### [Assigned task]
Starting at the line below that contains "alleen plaats gevonden op de TV-zenders. De", print each line through the end of the records exactly as it appears.
⁂
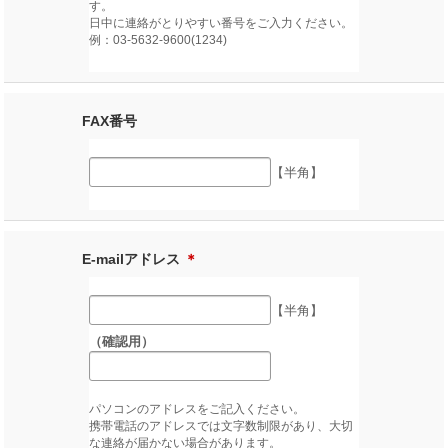
す。
日中に連絡がとりやすい番号をご入力ください。
例：03-5632-9600(1234)
FAX番号
【半角】
E-mailアドレス
＊
【半角】
（確認用）
パソコンのアドレスをご記入ください。
携帯電話のアドレスでは文字数制限があり、大切
な連絡が届かない場合があります。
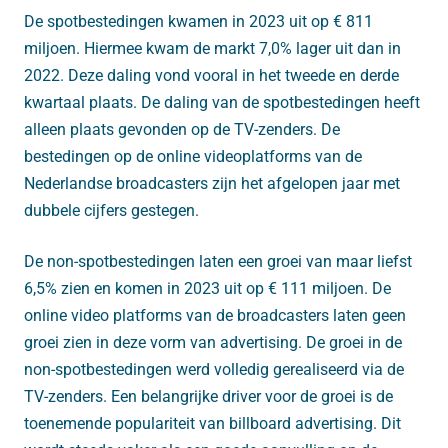
De spotbestedingen kwamen in 2023 uit op € 811
miljoen. Hiermee kwam de markt 7,0% lager uit dan in
2022. Deze daling vond vooral in het tweede en derde
kwartaal plaats. De daling van de spotbestedingen heeft
alleen plaats gevonden op de TV-zenders. De
bestedingen op de online videoplatforms van de
Nederlandse broadcasters zijn het afgelopen jaar met
dubbele cijfers gestegen.
De non-spotbestedingen laten een groei van maar liefst
6,5% zien en komen in 2023 uit op € 111 miljoen. De
online video platforms van de broadcasters laten geen
groei zien in deze vorm van advertising. De groei in de
non-spotbestedingen werd volledig gerealiseerd via de
TV-zenders. Een belangrijke driver voor de groei is de
toenemende populariteit van billboard advertising. Dit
⁂
### [Your response]
alleen plaats gevonden op de TV-zenders. De
bestedingen op de online videoplatforms van de
Nederlandse broadcasters zijn het afgelopen jaar met
dubbele cijfers gestegen.
De non-spotbestedingen laten een groei van maar liefst
6,5% zien en komen in 2023 uit op € 111 miljoen. De
online video platforms van de broadcasters laten geen
groei zien in deze vorm van advertising. De groei in de
non-spotbestedingen werd volledig gerealiseerd via de
TV-zenders. Een belangrijke driver voor de groei is de
toenemende populariteit van billboard advertising. Dit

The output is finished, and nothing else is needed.